Examples of Types of Data Accepted by Data Archives and Services
- Quantitative micro data. The coded numerical responses to surveys with a separate record for each individual respondent.
- Macro data. Aggregate figures, for example country-level economic indicators.
- Qualitative data. In-depth interviews, diaries, anthropological field notes and the complete answers to survey questions.
- Multimedia. A small number of datasets may include image files, such as photographs, and audio clips, non-digital material.
- Paper media. Photographs, reports, questionnaires and transcriptions, analogue audio or audio-visual recordings.
Typical quantitative data formats include SPSS, Stata and tab delimited formats, and typical qualitative data formats include ASCII text, Excel, Word and RTF.

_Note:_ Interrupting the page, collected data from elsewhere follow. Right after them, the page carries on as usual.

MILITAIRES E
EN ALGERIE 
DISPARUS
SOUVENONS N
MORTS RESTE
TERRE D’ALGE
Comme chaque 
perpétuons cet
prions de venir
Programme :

Sources of Data in Many Archives
- Official agencies - mainly central government
- International statistical agencies
- Individual academics with research grants
- Market research agencies
- Historical sources
- Other data archives worldwide
Arrangements and Licences
As a first step, the archive and data producer negotiate arrangements concerning copyright and access issues, and a licence is agreed that gives the archive rights to hold, store and disseminate the data and associated metadata products. It is important to note that the archive acquires rights to manage the data effectively, but does not claim to own the data. In this respect, it performs the role of custodian rather than owner. A key part of this licensing process is to ensure that all copyright holders in the data are identified and give their consent to the transfer of data to the archive.

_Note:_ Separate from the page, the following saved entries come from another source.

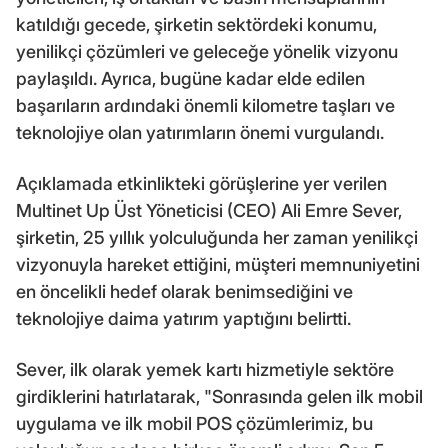
katıldığı gecede, şirketin sektördeki konumu,
yenilikçi çözümleri ve geleceğe yönelik vizyonu
paylaşıldı. Ayrıca, bugüne kadar elde edilen
başarıların ardındaki önemli kilometre taşları ve
teknolojiye olan yatırımların önemi vurgulandı.
Açıklamada etkinlikteki görüşlerine yer verilen
Multinet Up Üst Yöneticisi (CEO) Ali Emre Sever,
şirketin, 25 yıllık yolculuğunda her zaman yenilikçi
vizyonuyla hareket ettiğini, müşteri memnuniyetini
en öncelikli hedef olarak benimsediğini ve
teknolojiye daima yatırım yaptığını belirtti.
Sever, ilk olarak yemek kartı hizmetiyle sektöre
girdiklerini hatırlatarak, "Sonrasında gelen ilk mobil
uygulama ve ilk mobil POS çözümlerimiz, bu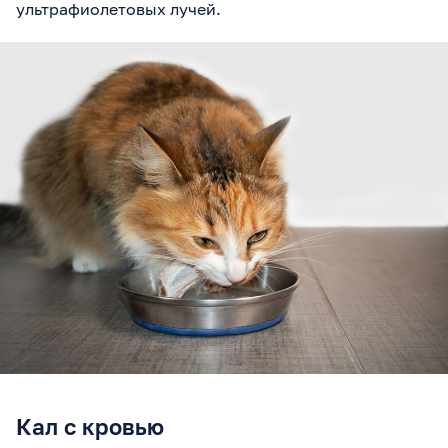
ультрафиолетовых лучей.
Кал с кровью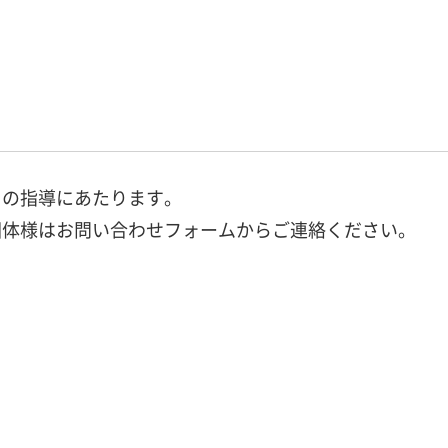
ちの指導にあたります。
団体様はお問い合わせフォームからご連絡ください。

At an early stage in the acquisition process in most CESSDA archives, depositors or archive staff complete a standard pre-acquisition form. This provides summary information on the potential depositor (or data producer), the content of the data collection, the associated metadata, and technical information on the format(s) of the data collection. The potential data producer may also be subjected to an acquisition review to decide whether to accept or reject a data submission, and to decide on its readability and content from a technical point of view. Many CESSDA archives have developed collection development policies which establish the criteria to be employed in deciding to acquire and preserve identified data collections. The decision to accept is usually based on the scope of the collection, its content and its applicability to the user community that the archive services although format and structure of the data are a key part of the decision. Requests from the archive to the data collector to re-format, re-structure or provide additional metadata may be made before the collection is accepted.

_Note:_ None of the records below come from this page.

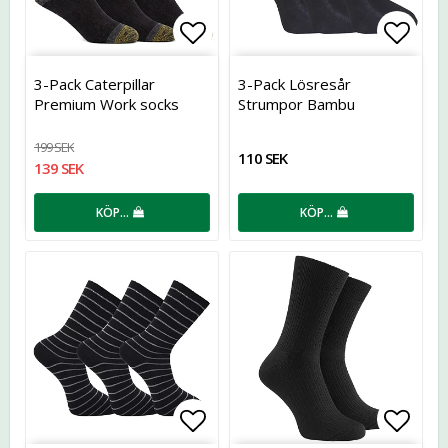
Lägg till i favoritlistan
Lägg t
3-Pack Caterpillar
3-Pack Lösresår
Premium Work socks
Strumpor Bambu
199 SEK
110 SEK
139 SEK
KÖP…
KÖP…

Once the data are accepted, a set of depositor forms (for example, see the ESDS Data Review Form) need to be completed, giving details of data provenance, as well as certain technical information.
It is clear that early contact by the data producer with the archive at an early stage in their data collection activities stressed in sections of these notes is advisable. Timely and continuous dialogue can avoid any last minute problems with data formats and serious lack of documentation and metadata, as well as assisting the producer with data management processes throughout the collection and analysis.